▼▼▼
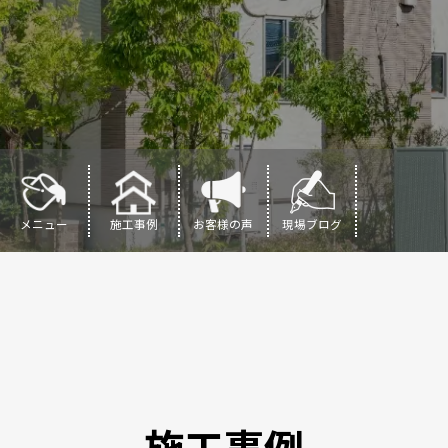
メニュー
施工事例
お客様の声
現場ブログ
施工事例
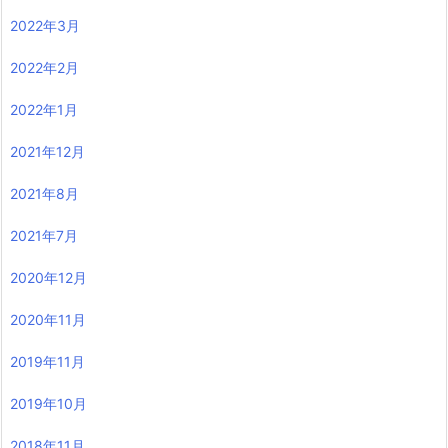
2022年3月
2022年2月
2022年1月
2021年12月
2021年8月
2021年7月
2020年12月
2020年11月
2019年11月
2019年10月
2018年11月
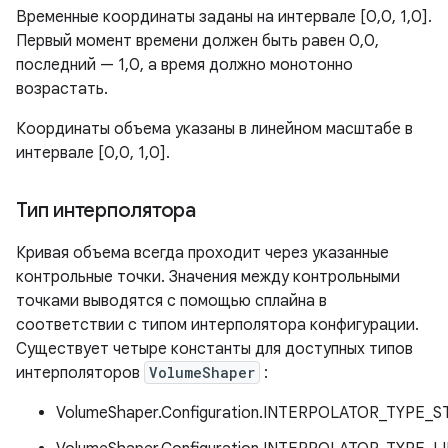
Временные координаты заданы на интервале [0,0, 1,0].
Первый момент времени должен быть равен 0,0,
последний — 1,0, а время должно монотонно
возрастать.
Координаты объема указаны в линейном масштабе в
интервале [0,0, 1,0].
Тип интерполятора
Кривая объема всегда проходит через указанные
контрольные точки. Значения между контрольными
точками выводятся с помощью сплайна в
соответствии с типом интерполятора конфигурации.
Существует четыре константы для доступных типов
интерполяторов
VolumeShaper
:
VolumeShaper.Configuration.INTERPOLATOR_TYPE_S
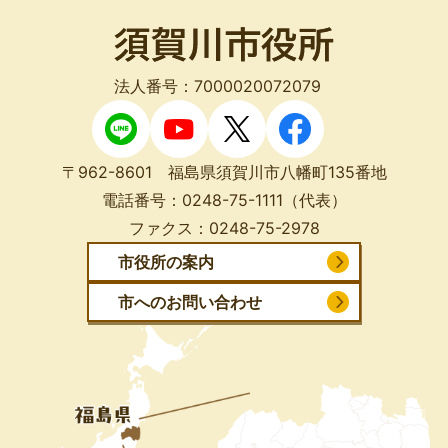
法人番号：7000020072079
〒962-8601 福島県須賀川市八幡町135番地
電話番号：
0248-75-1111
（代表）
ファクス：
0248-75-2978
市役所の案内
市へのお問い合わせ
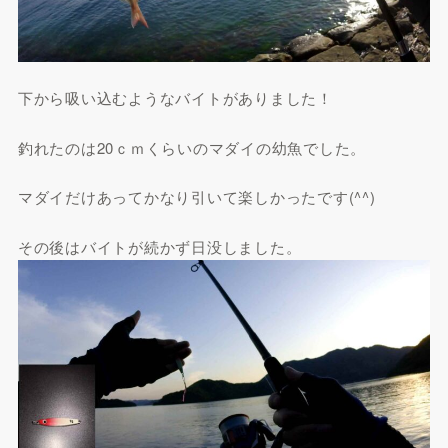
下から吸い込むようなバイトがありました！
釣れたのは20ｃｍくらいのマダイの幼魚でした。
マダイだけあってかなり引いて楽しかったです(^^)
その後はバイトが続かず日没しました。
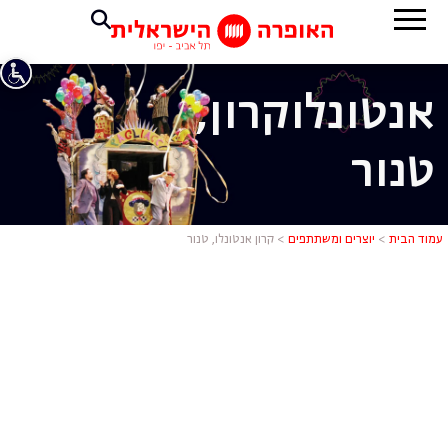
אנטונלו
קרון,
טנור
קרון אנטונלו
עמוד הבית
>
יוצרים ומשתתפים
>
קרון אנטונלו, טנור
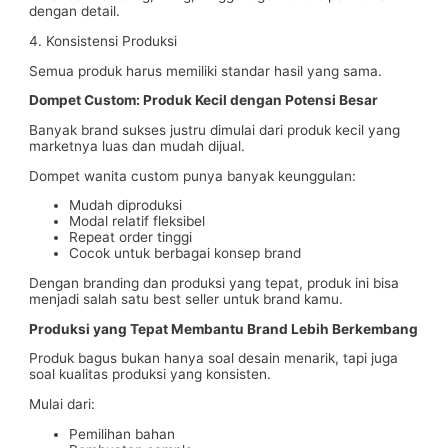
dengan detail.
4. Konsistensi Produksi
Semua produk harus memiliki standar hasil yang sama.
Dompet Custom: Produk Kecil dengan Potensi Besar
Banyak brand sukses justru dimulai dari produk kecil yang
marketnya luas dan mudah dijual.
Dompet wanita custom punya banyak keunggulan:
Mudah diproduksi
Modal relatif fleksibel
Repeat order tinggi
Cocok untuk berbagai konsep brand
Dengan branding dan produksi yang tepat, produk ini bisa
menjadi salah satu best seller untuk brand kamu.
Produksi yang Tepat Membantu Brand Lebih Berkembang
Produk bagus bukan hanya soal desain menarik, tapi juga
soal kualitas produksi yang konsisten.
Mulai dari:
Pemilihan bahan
▲▲▲
▼▼▼
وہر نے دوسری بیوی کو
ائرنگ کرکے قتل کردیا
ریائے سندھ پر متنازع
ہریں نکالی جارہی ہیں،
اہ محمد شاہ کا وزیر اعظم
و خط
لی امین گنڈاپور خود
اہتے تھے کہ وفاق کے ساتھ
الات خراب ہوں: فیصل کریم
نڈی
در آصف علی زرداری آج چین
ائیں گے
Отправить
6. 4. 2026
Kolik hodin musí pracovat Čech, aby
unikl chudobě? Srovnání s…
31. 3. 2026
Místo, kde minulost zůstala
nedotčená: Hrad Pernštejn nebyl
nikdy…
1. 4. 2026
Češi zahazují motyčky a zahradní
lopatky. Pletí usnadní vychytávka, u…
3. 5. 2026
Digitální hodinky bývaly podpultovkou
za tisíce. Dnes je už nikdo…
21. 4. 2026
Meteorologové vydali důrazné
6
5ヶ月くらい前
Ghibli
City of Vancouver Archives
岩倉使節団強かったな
▲▲▲
▼▼▼
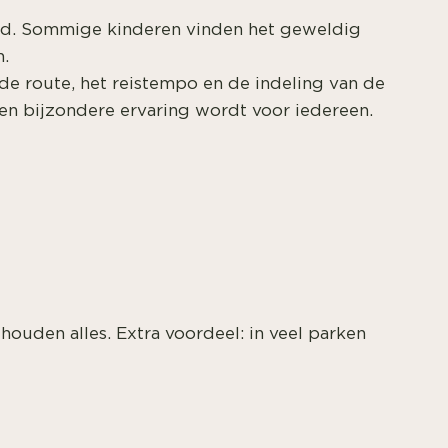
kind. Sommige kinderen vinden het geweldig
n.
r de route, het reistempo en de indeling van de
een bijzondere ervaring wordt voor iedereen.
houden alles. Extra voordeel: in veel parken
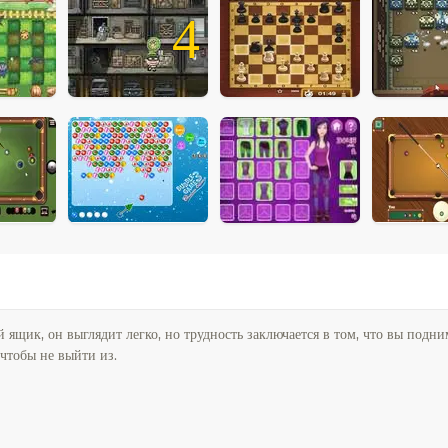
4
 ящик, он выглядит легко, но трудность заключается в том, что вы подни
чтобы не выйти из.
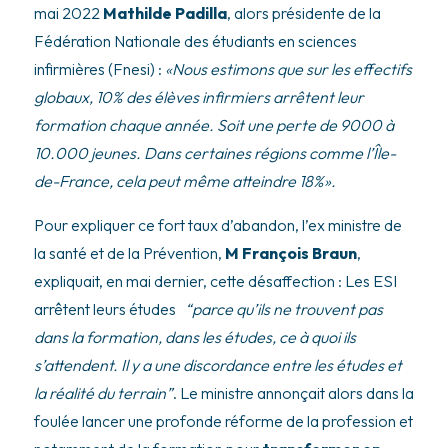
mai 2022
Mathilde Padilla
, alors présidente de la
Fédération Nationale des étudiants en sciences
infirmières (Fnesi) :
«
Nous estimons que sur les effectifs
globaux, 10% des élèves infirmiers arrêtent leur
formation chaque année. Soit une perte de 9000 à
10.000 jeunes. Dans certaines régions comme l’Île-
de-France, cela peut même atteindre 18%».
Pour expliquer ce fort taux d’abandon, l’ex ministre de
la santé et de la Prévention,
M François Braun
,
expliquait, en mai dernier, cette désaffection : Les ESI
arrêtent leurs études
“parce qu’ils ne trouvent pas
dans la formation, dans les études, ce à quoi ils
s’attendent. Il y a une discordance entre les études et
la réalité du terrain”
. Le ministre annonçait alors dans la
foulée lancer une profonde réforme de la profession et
▲▲▲
* TRY IT
Would you write out exactly the lines above, starting at the line containing "Координаты объема указаны" and stopping after the line containing "Pemilihan bahan"? Omit the pictures.

* THE COMPLETED TASK
Координаты объема указаны в линейном масштабе в
интервале [0,0, 1,0].
Тип интерполятора
Кривая объема всегда проходит через указанные
контрольные точки. Значения между контрольными
точками выводятся с помощью сплайна в
соответствии с типом интерполятора конфигурации.
Существует четыре константы для доступных типов
интерполяторов
VolumeShaper
:
VolumeShaper.Configuration.INTERPOLATOR_TYPE_S
法人番号：7000020072079
〒962-8601 福島県須賀川市八幡町135番地
電話番号：
0248-75-1111
（代表）
ファクス：
0248-75-2978
市役所の案内
市へのお問い合わせ
下から吸い込むようなバイトがありました！
釣れたのは20ｃｍくらいのマダイの幼魚でした。
マダイだけあってかなり引いて楽しかったです(^^)
その後はバイトが続かず日没しました。
אנטונלו
קרון,
טנור
קרון אנטונלו
עמוד הבית
>
יוצרים ומשתתפים
>
קרון אנטונלו, טנור
dengan detail.
4. Konsistensi Produksi
Semua produk harus memiliki standar hasil yang sama.
Dompet Custom: Produk Kecil dengan Potensi Besar
Banyak brand sukses justru dimulai dari produk kecil yang
marketnya luas dan mudah dijual.
Dompet wanita custom punya banyak keunggulan:
Mudah diproduksi
Modal relatif fleksibel
Repeat order tinggi
Cocok untuk berbagai konsep brand
Dengan branding dan produksi yang tepat, produk ini bisa
menjadi salah satu best seller untuk brand kamu.
Produksi yang Tepat Membantu Brand Lebih Berkembang
Produk bagus bukan hanya soal desain menarik, tapi juga
soal kualitas produksi yang konsisten.
Mulai dari:
Pemilihan bahan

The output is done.